What is needed: Where "agencias" occurs in a line of the entries below, copy that line.

[Stored data entries]
%%

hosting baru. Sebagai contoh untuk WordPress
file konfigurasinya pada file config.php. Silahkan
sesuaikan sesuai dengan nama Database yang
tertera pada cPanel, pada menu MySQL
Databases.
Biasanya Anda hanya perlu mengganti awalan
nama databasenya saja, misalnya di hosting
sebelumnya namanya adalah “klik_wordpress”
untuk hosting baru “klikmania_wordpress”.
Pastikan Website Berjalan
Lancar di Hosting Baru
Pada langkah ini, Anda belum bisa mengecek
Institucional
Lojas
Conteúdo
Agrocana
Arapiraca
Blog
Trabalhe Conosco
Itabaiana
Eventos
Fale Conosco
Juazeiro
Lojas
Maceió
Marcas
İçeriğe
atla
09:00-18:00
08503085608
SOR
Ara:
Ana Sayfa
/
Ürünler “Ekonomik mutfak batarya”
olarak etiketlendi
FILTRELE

%%
%%

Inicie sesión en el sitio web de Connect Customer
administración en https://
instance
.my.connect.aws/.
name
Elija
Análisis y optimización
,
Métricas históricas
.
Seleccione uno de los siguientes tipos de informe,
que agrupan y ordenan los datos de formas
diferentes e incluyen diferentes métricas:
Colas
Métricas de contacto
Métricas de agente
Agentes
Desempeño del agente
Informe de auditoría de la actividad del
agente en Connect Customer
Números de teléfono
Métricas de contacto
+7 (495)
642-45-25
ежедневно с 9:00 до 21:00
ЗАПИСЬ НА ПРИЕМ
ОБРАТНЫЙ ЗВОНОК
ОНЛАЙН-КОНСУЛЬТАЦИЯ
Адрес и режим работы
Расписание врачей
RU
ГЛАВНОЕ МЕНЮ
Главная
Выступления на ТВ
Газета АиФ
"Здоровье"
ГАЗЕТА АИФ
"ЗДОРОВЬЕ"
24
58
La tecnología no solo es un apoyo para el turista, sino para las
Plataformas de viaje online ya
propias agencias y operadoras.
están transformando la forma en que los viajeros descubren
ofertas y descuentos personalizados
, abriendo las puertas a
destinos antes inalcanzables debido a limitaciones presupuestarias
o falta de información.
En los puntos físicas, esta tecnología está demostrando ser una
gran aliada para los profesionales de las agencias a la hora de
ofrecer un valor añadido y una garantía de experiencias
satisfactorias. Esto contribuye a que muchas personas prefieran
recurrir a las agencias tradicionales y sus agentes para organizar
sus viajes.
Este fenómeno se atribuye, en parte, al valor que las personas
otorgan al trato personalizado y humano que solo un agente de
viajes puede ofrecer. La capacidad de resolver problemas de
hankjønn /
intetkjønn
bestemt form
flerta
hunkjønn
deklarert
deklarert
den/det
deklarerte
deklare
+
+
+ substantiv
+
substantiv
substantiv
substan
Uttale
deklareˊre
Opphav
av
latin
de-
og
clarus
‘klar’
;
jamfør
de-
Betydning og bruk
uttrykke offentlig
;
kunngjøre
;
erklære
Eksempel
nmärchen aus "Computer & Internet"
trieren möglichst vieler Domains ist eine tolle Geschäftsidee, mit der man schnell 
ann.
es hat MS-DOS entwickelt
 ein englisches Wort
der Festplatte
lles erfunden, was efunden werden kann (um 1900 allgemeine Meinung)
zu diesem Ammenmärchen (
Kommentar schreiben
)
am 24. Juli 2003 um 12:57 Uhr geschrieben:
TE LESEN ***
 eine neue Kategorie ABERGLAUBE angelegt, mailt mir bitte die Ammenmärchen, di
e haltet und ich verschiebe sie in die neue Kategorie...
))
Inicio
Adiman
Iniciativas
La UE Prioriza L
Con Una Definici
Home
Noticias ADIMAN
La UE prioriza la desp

%%
%%

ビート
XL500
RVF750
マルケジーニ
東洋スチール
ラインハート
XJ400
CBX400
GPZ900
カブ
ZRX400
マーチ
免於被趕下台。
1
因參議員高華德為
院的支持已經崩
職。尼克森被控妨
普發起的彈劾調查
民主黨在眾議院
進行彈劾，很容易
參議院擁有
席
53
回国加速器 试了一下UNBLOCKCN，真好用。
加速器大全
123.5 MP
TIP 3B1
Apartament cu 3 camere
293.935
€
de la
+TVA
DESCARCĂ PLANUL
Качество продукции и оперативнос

%%

Solution to the exercise:
propias agencias y operadoras.
gran aliada para los profesionales de las agencias a la hora de
recurrir a las agencias tradicionales y sus agentes para organizar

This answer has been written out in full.